[The task]:
In the records below, find each line with the word "нейроанестезией" and copy it.

=======

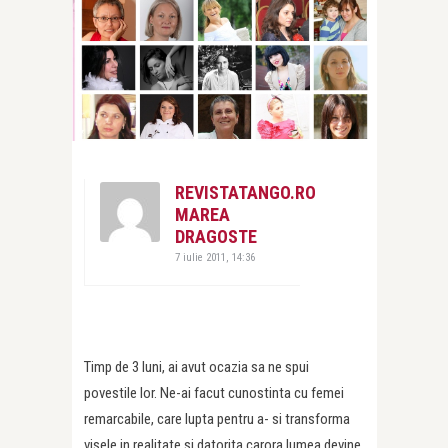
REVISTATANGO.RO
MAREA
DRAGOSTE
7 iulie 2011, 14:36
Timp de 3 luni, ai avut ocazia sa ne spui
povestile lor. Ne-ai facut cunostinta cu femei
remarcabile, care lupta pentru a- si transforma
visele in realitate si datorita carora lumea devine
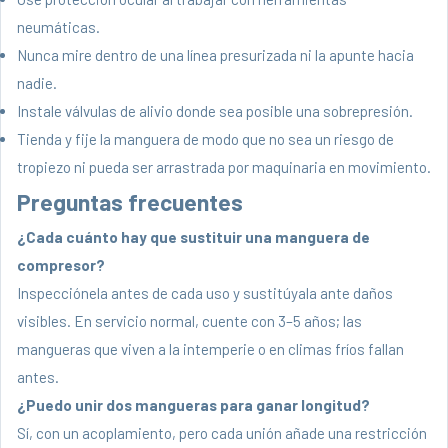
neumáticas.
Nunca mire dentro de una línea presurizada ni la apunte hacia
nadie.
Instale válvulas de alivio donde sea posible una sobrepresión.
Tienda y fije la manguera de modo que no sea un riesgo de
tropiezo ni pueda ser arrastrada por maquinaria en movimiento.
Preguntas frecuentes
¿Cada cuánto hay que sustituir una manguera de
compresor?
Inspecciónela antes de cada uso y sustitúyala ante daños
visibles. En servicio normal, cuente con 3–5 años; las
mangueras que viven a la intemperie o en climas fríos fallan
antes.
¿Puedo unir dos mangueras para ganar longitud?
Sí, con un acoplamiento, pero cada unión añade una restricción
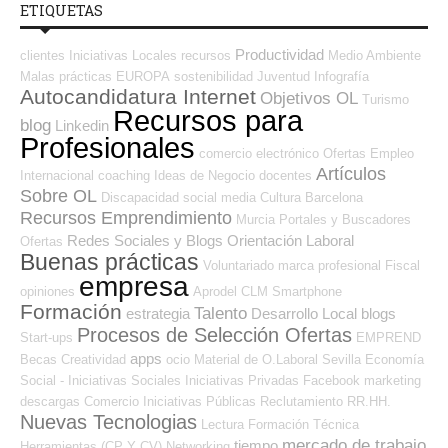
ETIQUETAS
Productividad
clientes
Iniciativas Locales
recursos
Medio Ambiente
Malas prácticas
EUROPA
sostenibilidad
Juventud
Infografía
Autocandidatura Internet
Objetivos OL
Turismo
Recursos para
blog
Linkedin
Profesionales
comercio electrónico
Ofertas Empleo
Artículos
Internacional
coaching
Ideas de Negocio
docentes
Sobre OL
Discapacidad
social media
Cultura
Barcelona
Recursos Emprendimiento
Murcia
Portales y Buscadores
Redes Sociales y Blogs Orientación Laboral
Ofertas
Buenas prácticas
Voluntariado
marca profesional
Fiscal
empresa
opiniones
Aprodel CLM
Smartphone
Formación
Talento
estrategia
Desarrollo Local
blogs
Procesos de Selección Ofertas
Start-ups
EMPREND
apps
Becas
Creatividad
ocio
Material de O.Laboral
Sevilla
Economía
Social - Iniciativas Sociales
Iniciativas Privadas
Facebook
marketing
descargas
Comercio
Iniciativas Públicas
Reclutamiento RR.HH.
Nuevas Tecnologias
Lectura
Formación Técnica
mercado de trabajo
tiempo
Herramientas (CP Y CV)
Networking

=======

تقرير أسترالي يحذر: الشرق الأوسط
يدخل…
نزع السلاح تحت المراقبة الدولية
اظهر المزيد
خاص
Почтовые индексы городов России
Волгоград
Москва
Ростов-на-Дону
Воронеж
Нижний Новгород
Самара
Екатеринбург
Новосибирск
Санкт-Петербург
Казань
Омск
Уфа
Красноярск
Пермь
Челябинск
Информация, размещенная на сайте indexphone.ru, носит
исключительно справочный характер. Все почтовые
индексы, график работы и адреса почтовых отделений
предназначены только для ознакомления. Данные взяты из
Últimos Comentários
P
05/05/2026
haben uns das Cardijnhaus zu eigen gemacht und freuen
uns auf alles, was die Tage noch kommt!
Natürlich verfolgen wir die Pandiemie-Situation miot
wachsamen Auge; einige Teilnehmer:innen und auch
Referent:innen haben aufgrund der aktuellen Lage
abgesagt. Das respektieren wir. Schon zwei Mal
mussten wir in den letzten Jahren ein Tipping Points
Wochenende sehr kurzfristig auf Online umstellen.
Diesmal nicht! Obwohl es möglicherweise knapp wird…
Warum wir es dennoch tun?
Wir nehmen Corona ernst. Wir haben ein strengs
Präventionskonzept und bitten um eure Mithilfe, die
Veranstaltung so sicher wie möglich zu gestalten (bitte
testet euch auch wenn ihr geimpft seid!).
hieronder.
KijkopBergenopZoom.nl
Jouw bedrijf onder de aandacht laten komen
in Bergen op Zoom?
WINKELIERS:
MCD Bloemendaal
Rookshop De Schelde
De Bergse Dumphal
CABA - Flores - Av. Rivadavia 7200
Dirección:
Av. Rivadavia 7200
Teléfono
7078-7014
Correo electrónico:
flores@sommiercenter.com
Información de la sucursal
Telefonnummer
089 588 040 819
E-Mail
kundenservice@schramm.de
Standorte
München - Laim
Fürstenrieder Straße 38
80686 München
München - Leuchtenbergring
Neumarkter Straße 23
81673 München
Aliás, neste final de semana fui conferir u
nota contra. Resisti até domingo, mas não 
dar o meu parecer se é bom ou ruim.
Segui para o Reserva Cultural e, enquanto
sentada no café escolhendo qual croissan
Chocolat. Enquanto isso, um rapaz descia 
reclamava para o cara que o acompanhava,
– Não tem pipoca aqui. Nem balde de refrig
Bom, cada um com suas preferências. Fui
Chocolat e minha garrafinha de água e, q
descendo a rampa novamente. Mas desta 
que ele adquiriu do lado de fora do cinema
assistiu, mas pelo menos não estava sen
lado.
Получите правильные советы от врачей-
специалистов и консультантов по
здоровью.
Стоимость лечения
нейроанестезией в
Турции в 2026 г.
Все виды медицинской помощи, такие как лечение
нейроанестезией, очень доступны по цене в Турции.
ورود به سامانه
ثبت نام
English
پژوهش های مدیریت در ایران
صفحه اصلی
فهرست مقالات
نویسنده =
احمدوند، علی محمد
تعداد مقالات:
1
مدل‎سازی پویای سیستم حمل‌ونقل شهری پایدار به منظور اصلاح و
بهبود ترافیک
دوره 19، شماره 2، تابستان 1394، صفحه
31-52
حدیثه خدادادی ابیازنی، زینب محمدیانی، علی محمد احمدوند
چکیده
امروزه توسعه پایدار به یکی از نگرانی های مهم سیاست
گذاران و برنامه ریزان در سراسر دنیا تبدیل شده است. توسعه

=======

[Response area]:
нейроанестезией в
нейроанестезией, очень доступны по цене в Турции.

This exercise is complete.